[[ Supplied material open ]]
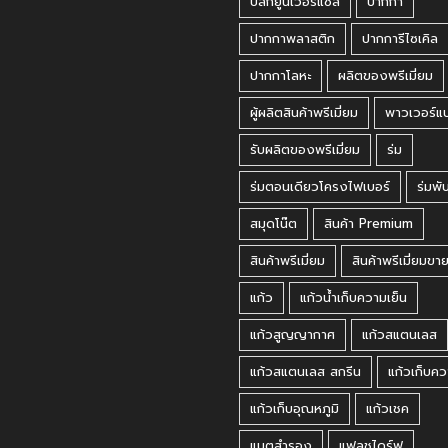
ปลั๊กยูนิเวอร์แซล
ปากกา
ปากกาพลาสติก
ปากการีไซเคิล
ปากกาโลหะ
ผลิตของพรีเมี่ยม
ผู้ผลิตสินค้าพรีเมี่ยม
พาวเวอร์แ
รับผลิตของพรีเมี่ยม
ร่ม
ร่มตอนเดียวโครงไฟเบอร์
ร่มพั
สมุดโน๊ต
สินค้า Premium
สินค้าพรีเมี่ยม
สินค้าพรีเมี่ยมขา
แก้ว
แก้วน้ำเก็บความเย็น
แก้วสูญญากาศ
แก้วสแตนเลส
แก้วสแตนเลส สกรีน
แก้วเก็บคว
แก้วเก็บอุณหภูมิ
แก้วเชค
แบตสำรอง
แฟลชไดร์ฟ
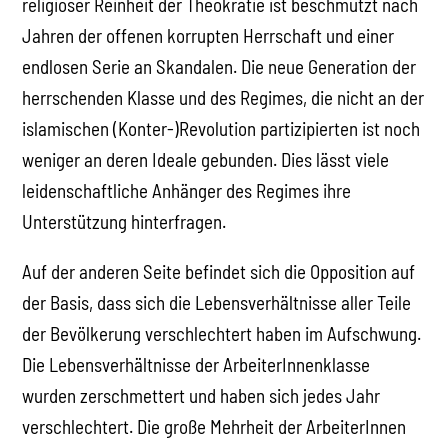
religiöser Reinheit der Theokratie ist beschmutzt nach
Jahren der offenen korrupten Herrschaft und einer
endlosen Serie an Skandalen. Die neue Generation der
herrschenden Klasse und des Regimes, die nicht an der
islamischen (Konter-)Revolution partizipierten ist noch
weniger an deren Ideale gebunden. Dies lässt viele
leidenschaftliche Anhänger des Regimes ihre
Unterstützung hinterfragen.
Auf der anderen Seite befindet sich die Opposition auf
der Basis, dass sich die Lebensverhältnisse aller Teile
der Bevölkerung verschlechtert haben im Aufschwung.
Die Lebensverhältnisse der ArbeiterInnenklasse
wurden zerschmettert und haben sich jedes Jahr
verschlechtert. Die große Mehrheit der ArbeiterInnen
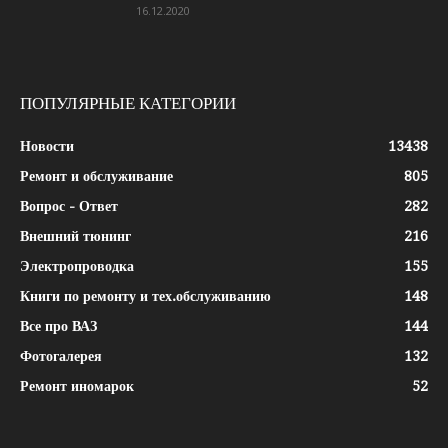
16.12.2020
ПОПУЛЯРНЫЕ КАТЕГОРИИ
Новости
13438
Ремонт и обслуживание
805
Вопрос - Ответ
282
Внешний тюнинг
216
Электропроводка
155
Книги по ремонту и тех.обслуживанию
148
Все про ВАЗ
144
Фотогалерея
132
Ремонт иномарок
52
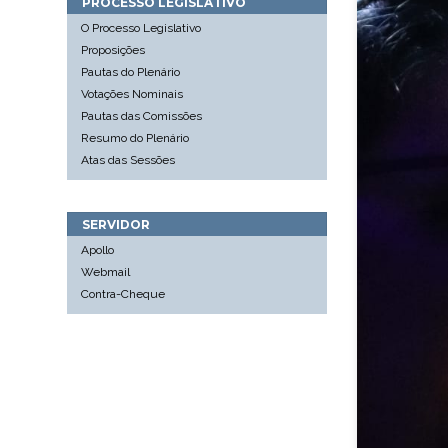
PROCESSO LEGISLATIVO
O Processo Legislativo
Proposições
Pautas do Plenário
Votações Nominais
Pautas das Comissões
Resumo do Plenário
Atas das Sessões
SERVIDOR
Apollo
Webmail
Contra-Cheque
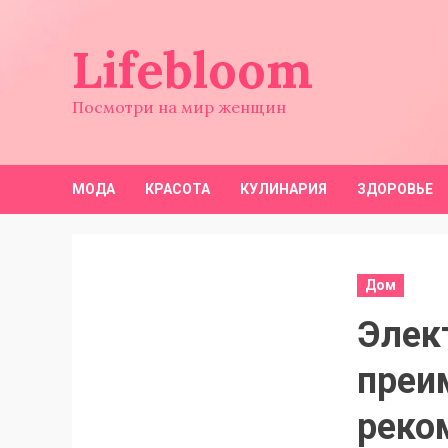
Перейти
к
Lifebloom
содержимому
Посмотри на мир женщин
МОДА
КРАСОТА
КУЛИНАРИЯ
ЗДОРОВЬЕ
Дом
Элек
преи
реко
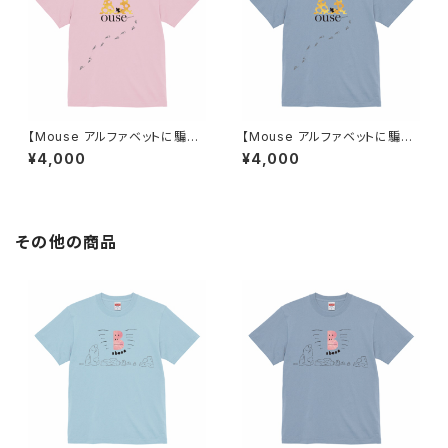
【Mouse アルファベットに騙さ
【Mouse アルファベットに騙さ
れたネズミ】Tシャツ ライトピン
れたネズミ】Tシャツ アシッドブ
¥4,000
¥4,000
ク ユニセックス
ルー ユニセックス
その他の商品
[[ Supplied material closed ]]
- _What needs to be done_: Except for pictures, copy the records above exactly.

- _Written response_:
ปลั๊กยูนิเวอร์แซล
ปากกา
ปากกาพลาสติก
ปากการีไซเคิล
ปากกาโลหะ
ผลิตของพรีเมี่ยม
ผู้ผลิตสินค้าพรีเมี่ยม
พาวเวอร์แ
รับผลิตของพรีเมี่ยม
ร่ม
ร่มตอนเดียวโครงไฟเบอร์
ร่มพั
สมุดโน๊ต
สินค้า Premium
สินค้าพรีเมี่ยม
สินค้าพรีเมี่ยมขา
แก้ว
แก้วน้ำเก็บความเย็น
แก้วสูญญากาศ
แก้วสแตนเลส
แก้วสแตนเลส สกรีน
แก้วเก็บคว
แก้วเก็บอุณหภูมิ
แก้วเชค
แบตสำรอง
แฟลชไดร์ฟ
religiöser Reinheit der Theokratie ist beschmutzt nach
Jahren der offenen korrupten Herrschaft und einer
endlosen Serie an Skandalen. Die neue Generation der
herrschenden Klasse und des Regimes, die nicht an der
islamischen (Konter-)Revolution partizipierten ist noch
weniger an deren Ideale gebunden. Dies lässt viele
leidenschaftliche Anhänger des Regimes ihre
Unterstützung hinterfragen.
Auf der anderen Seite befindet sich die Opposition auf
der Basis, dass sich die Lebensverhältnisse aller Teile
der Bevölkerung verschlechtert haben im Aufschwung.
Die Lebensverhältnisse der ArbeiterInnenklasse
wurden zerschmettert und haben sich jedes Jahr
verschlechtert. Die große Mehrheit der ArbeiterInnen
16.12.2020
ПОПУЛЯРНЫЕ КАТЕГОРИИ
Новости
13438
Ремонт и обслуживание
805
Вопрос - Ответ
282
Внешний тюнинг
216
Электропроводка
155
Книги по ремонту и тех.обслуживанию
148
Все про ВАЗ
144
Фотогалерея
132
Ремонт иномарок
52
PROCESSO LEGISLATIVO
O Processo Legislativo
Proposições
Pautas do Plenário
Votações Nominais
Pautas das Comissões
Resumo do Plenário
Atas das Sessões
SERVIDOR
Apollo
Webmail
Contra-Cheque
Перейти
к
Lifebloom
содержимому
Посмотри на мир женщин
МОДА
КРАСОТА
КУЛИНАРИЯ
ЗДОРОВЬЕ
Дом
Элек
преи
реко
【Mouse アルファベットに騙さ
【Mouse アルファベットに騙さ
れたネズミ】Tシャツ ライトピン
れたネズミ】Tシャツ アシッドブ
¥4,000
¥4,000
ク ユニセックス
ルー ユニセックス
その他の商品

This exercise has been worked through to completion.